Le président de la République se contente de peu. Je suis fasciné de voir à quel point le pouvoir rend indulgent à l'égard de soi et vous fait prendre les vessies d'une gestion médiocre pour les lanternes d'un quinquennat qui aurait été réussi.

François Hollande a déclaré à Crolles, dans un discours à la tonalité testamentaire, avec sa syntaxe si particulière : "La France, elle est plus forte qu'il y a cinq ans" (Le Monde).
Il a égrené avec amertume ce qui, selon lui, aurait mérité d'être mis en avant par Benoît Hamon et Emmanuel Macron et qui ne l'a pas été. Sur les plans industriel, éducatif, écologique, économique et social.

Il a brossé de la France une image idyllique à la fin de son mandat : si certaines de ses appréciations sont incontestables - par exemple, l'économie créant des emplois à nouveau -, il est clair qu'il enjolive pour l'essentiel en surestimant des frémissements positifs tardifs et des réductions trop attendues et en tenant pour des avancées des régressions majoritairement dénoncées, notamment le bilan éducatif.
Certes il est de bonne guerre qu'un président rassemble, surtout quand il a été contraint de ne pas se représenter, ce qui pourra faire passer un plat indigeste pour une recette réussie.

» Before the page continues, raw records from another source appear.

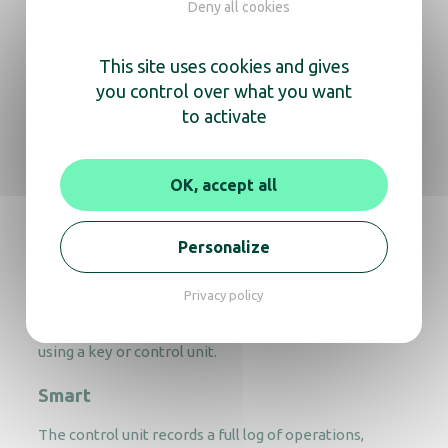
Deny all cookies
safes
This site uses cookies and gives
Bright
you control over what you want
to activate
Our hotel safes feature a backlit keypad and internal
lighting, making them easy to use at any time.
Secure
OK, accept all
Equipped with an electronic tamper-proof system
and a 15-minute lockout after four failed attempts.
Personalize
Practical
Privacy policy
If a guest forgets their code, the safe can be unlocked
using a key or control unit.
Smart
The control unit records a full log of operations,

Une France plus meurtrie et écartelée que jamais

L'honnêteté aurait dû l'inciter à déplorer l'extrême lenteur avec laquelle les rares effets estimables sont survenus.
Elle aurait pu aussi le conduire à s'interroger sur la validité et l'efficacité de la politique mise en œuvre sous son autorité si une vision partisane n'avait pas exclu une telle lucidité. En tout cas il est clair qu'il a rendu plus désirables que jamais d'autres projets pour la France.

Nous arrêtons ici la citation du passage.